Un CHSLD privé est-il forcé de réintégrer une patiente qui y loue une chambre et qui vient de recevoir son congé de l’hôpital ?
La Cour supérieure a rendu, le 7 septembre dernier, une décision par laquelle elle ordonne à un CHSLD privé de réintégrer une patiente ayant un bail de chambre dans l’établissement. Les faits sont toutefois beaucoup plus rocambolesques et malheureux que cela. Les voici.
Notons tout d’abord que ce CHSLD privé détient toutes les autorisations requises par la loi pour opérer. Par ailleurs, personne ne remet en cause le fait que la patiente détient un bail pour une chambre, avec soins, dans son établissement. Elle y est depuis novembre 2006. Son bail s’est renouvelé automatiquement, comme d’habitude, au 1er juillet 2016.
L’état de santé de la patiente se détériore au fil du temps. Elle doit être hospitalisée le 4 août 2016 pour une insuffisance rénale. Elle apprend quelques jours plus tard que le CHSLD privé refuse qu’elle réintègre sa chambre à la sortie de l’hôpital. Il semblerait que son état nécessite trop de soins pour ce que le CHSLD privé est en mesure de lui fournir.
La patiente reçoit son congé de l’hôpital le 26 août 2016. Elle refuse de quitter, n’ayant nulle part où aller. Le 31 août 2016, le CISSS de la Montérégie-Centre prend un recours en injonction urgente, devant la Cour supérieure, afin de forcer la patiente à quitter l’hôpital pour aller en centre d’hébergement public.

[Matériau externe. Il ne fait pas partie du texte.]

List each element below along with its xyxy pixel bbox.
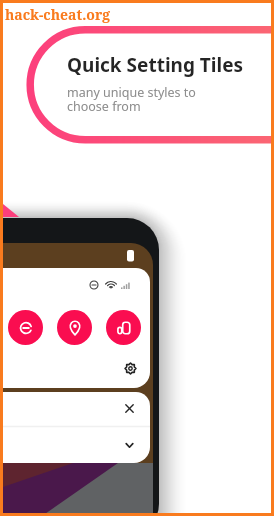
button[interactable]: Close	[125, 404, 134, 413]
button[interactable]: Volume	[106, 310, 141, 345]
staticText: hack-cheat.org	[5, 5, 111, 24]
button[interactable]: Location	[57, 310, 92, 345]
staticText: many unique styles to choose from	[67, 84, 196, 115]
button[interactable]: Settings	[124, 362, 137, 375]
button[interactable]: Do not disturb	[8, 310, 43, 345]
button[interactable]: Expand	[125, 441, 134, 450]
staticText: Quick Setting Tiles	[67, 52, 244, 78]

Plutôt, la patiente prend, le même jour, son propre recours en injonction urgente devant la Cour supérieure, afin de forcer sa réintégration dans le CHSLD privé. Le dossier du CISSS en Cour supérieure est mis en attente le temps que la Cour se prononce sur la demande de réintégration au privé de la patiente.

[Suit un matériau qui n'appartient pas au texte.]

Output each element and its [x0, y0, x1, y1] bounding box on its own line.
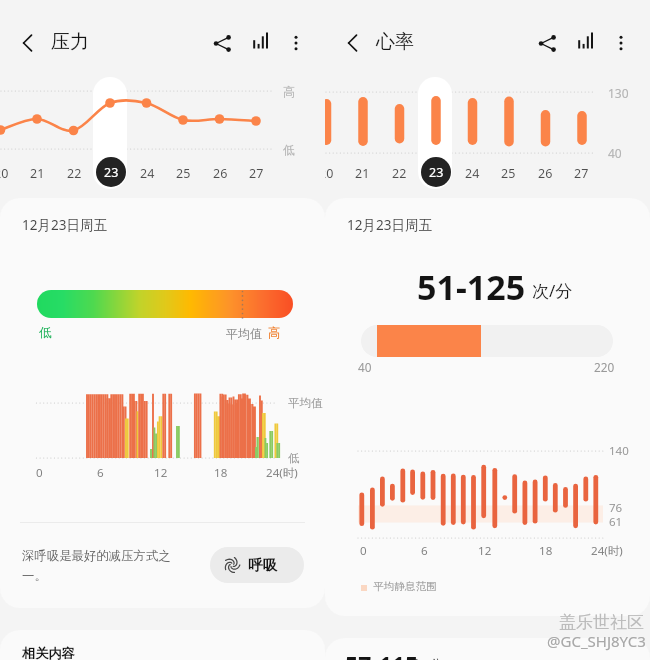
staticText: 24: [140, 165, 155, 182]
staticText: 次/分: [410, 655, 444, 660]
button[interactable]: 23: [421, 157, 451, 187]
staticText: 40: [608, 145, 622, 161]
staticText: 76: [609, 500, 623, 516]
button[interactable]: Statistics: [245, 26, 277, 58]
staticText: 深呼吸是最好的减压方式之 一。: [22, 548, 171, 584]
button[interactable]: 21: [348, 163, 376, 183]
button[interactable]: Statistics: [570, 26, 602, 58]
button[interactable]: 22: [385, 163, 413, 183]
button[interactable]: Share: [531, 27, 563, 59]
button[interactable]: 25: [494, 163, 522, 183]
staticText: 20: [0, 165, 9, 182]
button[interactable]: 20: [325, 163, 340, 183]
staticText: 平均静息范围: [373, 580, 437, 593]
staticText: 130: [608, 85, 629, 101]
button[interactable]: 26: [206, 163, 234, 183]
staticText: 21: [30, 165, 45, 182]
staticText: 12: [478, 543, 492, 559]
staticText: 呼吸: [248, 556, 277, 574]
staticText: 0: [360, 543, 367, 559]
button[interactable]: 27: [567, 163, 595, 183]
button[interactable]: 26: [531, 163, 559, 183]
staticText: 22: [392, 165, 407, 182]
staticText: 压力: [51, 30, 89, 54]
staticText: 18: [539, 543, 553, 559]
staticText: @GC_SHJ8YC3: [547, 631, 646, 651]
staticText: 平均值: [226, 326, 262, 341]
button[interactable]: 25: [169, 163, 197, 183]
staticText: 12月23日周五: [347, 216, 432, 234]
button[interactable]: 24: [133, 163, 161, 183]
staticText: 低: [288, 451, 300, 465]
button[interactable]: 23: [96, 157, 126, 187]
staticText: 0: [36, 465, 43, 481]
staticText: 24: [465, 165, 480, 182]
staticText: 6: [421, 543, 428, 559]
staticText: 220: [594, 359, 615, 375]
staticText: 27: [249, 165, 264, 182]
staticText: 24(时): [591, 543, 623, 559]
staticText: 次/分: [532, 279, 573, 302]
staticText: 25: [176, 165, 191, 182]
staticText: 27: [574, 165, 589, 182]
button[interactable]: 27: [242, 163, 270, 183]
staticText: 相关内容: [22, 645, 75, 660]
staticText: 盖乐世社区: [559, 612, 644, 633]
button[interactable]: 20: [0, 163, 15, 183]
staticText: 心率: [376, 30, 414, 54]
staticText: 24(时): [266, 465, 298, 481]
staticText: 51-125: [417, 264, 526, 310]
staticText: 20: [325, 165, 334, 182]
staticText: 61: [609, 514, 623, 530]
staticText: 57-115: [345, 649, 419, 660]
button[interactable]: 21: [23, 163, 51, 183]
staticText: 22: [67, 165, 82, 182]
staticText: 高: [283, 84, 295, 99]
staticText: 23: [429, 164, 444, 181]
staticText: 12月23日周五: [22, 216, 107, 234]
button[interactable]: More options: [280, 27, 312, 59]
staticText: 23: [104, 164, 119, 181]
button[interactable]: 呼吸: [210, 547, 304, 583]
staticText: 高: [268, 325, 281, 341]
button[interactable]: Back: [337, 27, 369, 59]
button[interactable]: More options: [605, 27, 637, 59]
staticText: 低: [39, 325, 52, 341]
staticText: 12: [154, 465, 168, 481]
button[interactable]: Share: [206, 27, 238, 59]
button[interactable]: 24: [458, 163, 486, 183]
staticText: 平均值: [288, 396, 323, 410]
staticText: 18: [214, 465, 228, 481]
staticText: 40: [358, 359, 372, 375]
staticText: 低: [283, 142, 295, 157]
staticText: 26: [213, 165, 228, 182]
staticText: 21: [355, 165, 370, 182]
button[interactable]: Back: [12, 27, 44, 59]
staticText: 6: [97, 465, 104, 481]
staticText: 25: [501, 165, 516, 182]
staticText: 140: [609, 443, 629, 459]
button[interactable]: 22: [60, 163, 88, 183]
staticText: 26: [538, 165, 553, 182]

Le 7 septembre 2016, la Cour supérieure se prononce et ordonne la réintégration au privé. En effet, la patiente dispose d’un bail légal, renouvelé et qui n’a pas pris fin. Seul le tribunal approprié (en l’occurrence, la Régie du logement) peut y mettre fin. Le CHSLD privé n’a pas fait cette demande.
Il plaide plutôt qu’il n’est pas en mesure de respecter le bail, qui comprend des soins. En effet, l’état de la patiente requiert trop de soins. Il n’est pas équipé en matériel et personnel pour prodiguer ces soins. Depuis 2015, 6 employés ont été victimes d’accidents du travail en déplaçant la patiente, dont le poids est élevé. Il faut 3 employés pour la déplacer, vu son poids et son état de santé. Les équipements bariatriques appropriés ne sont pas disponibles au CHSLD privé. La patiente a déjà chuté d’un fauteuil non adapté pour elle, s’est fracturé le tibia et a dû être hospitalisée 3 semaines pour cela, car le fauteuil s’est brisé.
Des médecins ont confirmé la nécessité de tels équipements et leur absence au CHSLD privé. Un autre médecin confirme par ailleurs que l’état de santé de la patiente, qui se détériore, requiert un autre milieu de vie. Le CHSLD privé invoque ne pas être en mesure de continuer à offrir à la patiente les services dont elle a besoin.
D’un autre côté, la patiente invoque que son état de santé a cessé de se détériorer et qu’elle a repris du mieux, de sorte qu’elle est revenue dans le même état qu’avant sa fracture.
Quant à la Cour, saisie d’une procédure urgente, elle doit respecter les critères prévus par la loi. Le premier, l’apparence de droit, indique que la patiente a toujours un bail avec le CHSLD privé et qu’elle a droit de réintégrer sa chambre. Le bail a été renouvelé et le CHSLD n’a pas demandé sa résiliation. Il s’agit de ce que l’on appelle le droit au maintien dans les lieux. Le bail d’une chambre dans un CHSLD privé n’est pas différent du bail d’un logement à ce niveau. Le propriétaire ne peut pas évincer le locataire sans respecter la loi.
Le deuxième critère, le préjudice sérieux, est évident. On ne peut pas laisser la patiente dans un vide où le CISSS demande de l’évincer, où le CHSLD privé ne veut pas la reprendre et où elle a un bail qui lui procure un endroit où demeurer.
Bref, la patiente retournera pour l’instant au CHSLD privé tel que prévu dans son bail. Il reviendra aux parties, une fois cette portion urgente du dossier réglée, de voir ce qui peut être fait dans l’avenir plus ou moins rapproché.